OK, I have 3.5 years of med/surg experience and now I am considering traveling. I want to travel locally. How local you ask? I want to be a travel nurse in the city that I live in. Is that possible? Could I use someone else's address that does not live in the same city as me as my "tax home" and be considered a travel nurse in my city? Also, I think I need a tax home/permanent home made incredibly easy explanation of the two.

Any information would be much appreciated ☺️

Many, if not most hospitals restrict travelers from their area. You might understand if they didn't do that, 100% of their staff nurses might become local travelers. Making up a non-local address is akin to fraud, and certainly is criminal if extended to create a tax home so that you can reduce taxes you would otherwise owe on "tax-free" stipends from travel companies. Don't mess with the IRS, and state tax agencies can be even more frightening. Not worth it.

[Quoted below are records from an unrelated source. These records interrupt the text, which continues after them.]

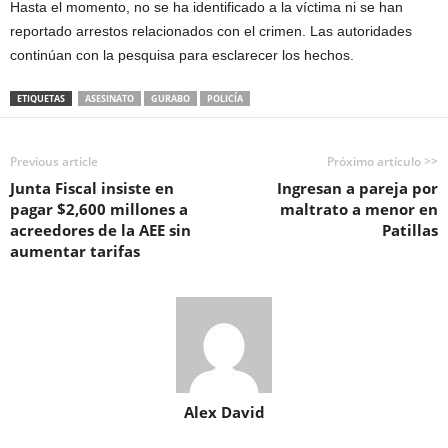
Hasta el momento, no se ha identificado a la víctima ni se han
reportado arrestos relacionados con el crimen. Las autoridades
continúan con la pesquisa para esclarecer los hechos.
ETIQUETAS
ASESINATO
GURABO
POLICÍA
Previous article
Próximo artículo >>
Junta Fiscal insiste en
Ingresan a pareja por
pagar $2,600 millones a
maltrato a menor en
acreedores de la AEE sin
Patillas
aumentar tarifas
Alex David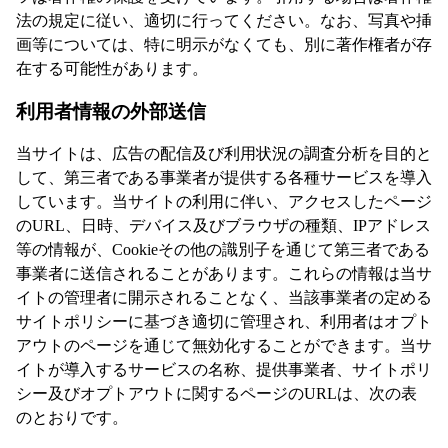
法の規定に従い、適切に行ってください。なお、写真や挿
画等については、特に明示がなくても、別に著作権者が存
在する可能性があります。
利用者情報の外部送信
当サイトは、広告の配信及び利用状況の調査分析を目的と
して、第三者である事業者が提供する各種サービスを導入
しています。当サイトの利用に伴い、アクセスしたページ
のURL、日時、デバイス及びブラウザの種類、IPアドレス
等の情報が、Cookieその他の識別子を通じて第三者である
事業者に送信されることがあります。これらの情報は当サ
イトの管理者に開示されることなく、当該事業者の定める
サイトポリシーに基づき適切に管理され、利用者はオプト
アウトのページを通じて無効化することができます。当サ
イトが導入するサービスの名称、提供事業者、サイトポリ
シー及びオプトアウトに関するページのURLは、次の表
のとおりです。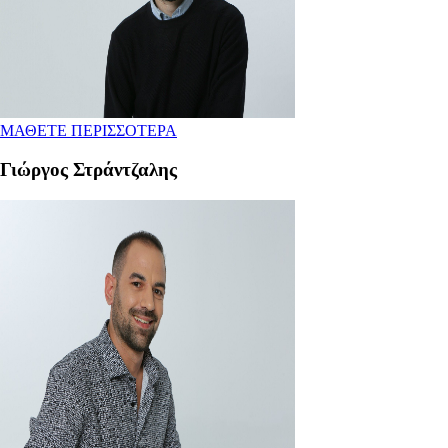
ΜΑΘΕΤΕ ΠΕΡΙΣΣΟΤΕΡΑ
Γιώργος Στράντζαλης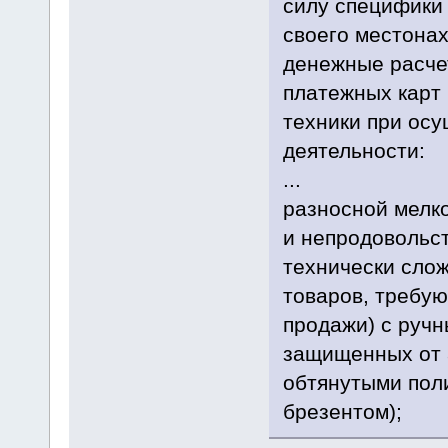
силу специфики
своего местона
денежные расчет
платежных карт
техники при ос
деятельности:
...
разносной мелк
и непродовольс
технически сло
товаров, требу
продажи) с ручн
защищенных от 
обтянутыми пол
брезентом);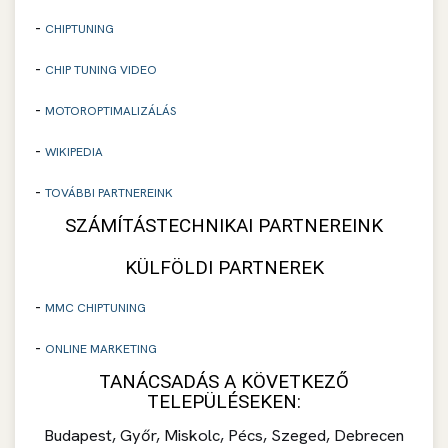
-
CHIPTUNING
-
CHIP TUNING VIDEO
-
MOTOROPTIMALIZÁLÁS
-
WIKIPEDIA
-
TOVÁBBI PARTNEREINK
SZÁMÍTÁSTECHNIKAI PARTNEREINK
KÜLFÖLDI PARTNEREK
-
MMC CHIPTUNING
-
ONLINE MARKETING
TANÁCSADÁS A KÖVETKEZŐ
TELEPÜLÉSEKEN:
Budapest, Győr, Miskolc, Pécs, Szeged, Debrecen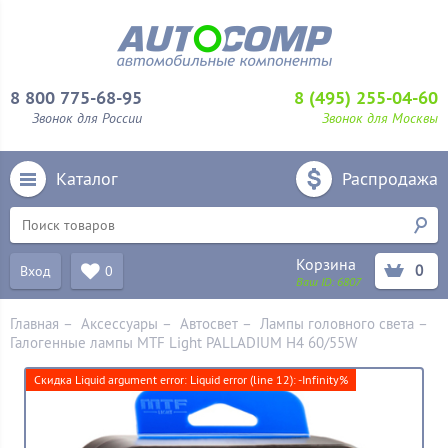
8 800 775-68-95
8 (495) 255-04-60
Звонок для России
Звонок для Москвы
Каталог
Распродажа
Корзина
0
Вход
0
Ваш ID:
6807
Главная
–
Аксессуары
–
Aвтосвет
–
Лампы головного света
–
Галогенные лампы MTF Light PALLADIUM H4 60/55W
Скидка Liquid argument error: Liquid error (line 12): -Infinity%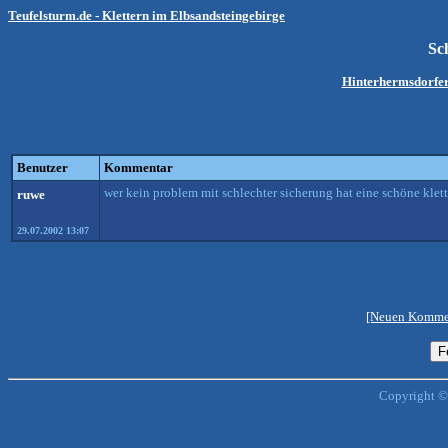
Teufelsturm.de - Klettern im Elbsandsteingebirge
Sc
Hinterhermsdorfe
Benutzer
Kommentar
wer kein problem mit schlechter sicherung hat eine schöne klett
ruwe
29.07.2002 13:07
[Neuen Kommen
Copyright ©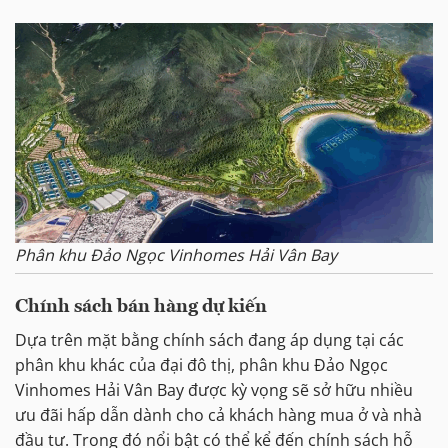
Phân khu Đảo Ngọc Vinhomes Hải Vân Bay
Chính sách bán hàng dự kiến
Dựa trên mặt bằng chính sách đang áp dụng tại các
phân khu khác của đại đô thị, phân khu Đảo Ngọc
Vinhomes Hải Vân Bay được kỳ vọng sẽ sở hữu nhiều
ưu đãi hấp dẫn dành cho cả khách hàng mua ở và nhà
đầu tư. Trong đó nổi bật có thể kể đến chính sách hỗ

Your tax home is a general area with a number of substantiating factors but specifically and most importantly is a residence that you maintain full time no matter where you work. When you work away from home you incur business expenses that are in addition to maintaining your tax home. For example housing costs at the remote location are an additional expense that the IRS recognizes and allows you to deduct on your tax return. Details on how agencies are allowed to pay you a tax free housing stipend (instead of you personally deducting these expenses) are based on this but would require a long explanation on how and why they can.

Just accept that it does work, but it still requires that you maintain a tax home and work away from it and incur extra costs from duplicated expenses of remote housing. So commuting from home to a travel assignment is no different from a staff nurse doing the same thing, and never, even with a 100 mile commute, entitles you to tax benefits.

You will have to fill out a agency supplied housing questionnaire designed to protect the agency from the IRS (but not you) should you accept tax free stipends. Easy to cheat on, but if you are audited, you will have to pay back taxes, interest, and penalties, and would be subject to possible criminal prosecution (unlikely). But depending on how long one accepts tax free stipends illegitimately, the amounts could be life changing. Again, not worth it with the risks much higher than the rewards.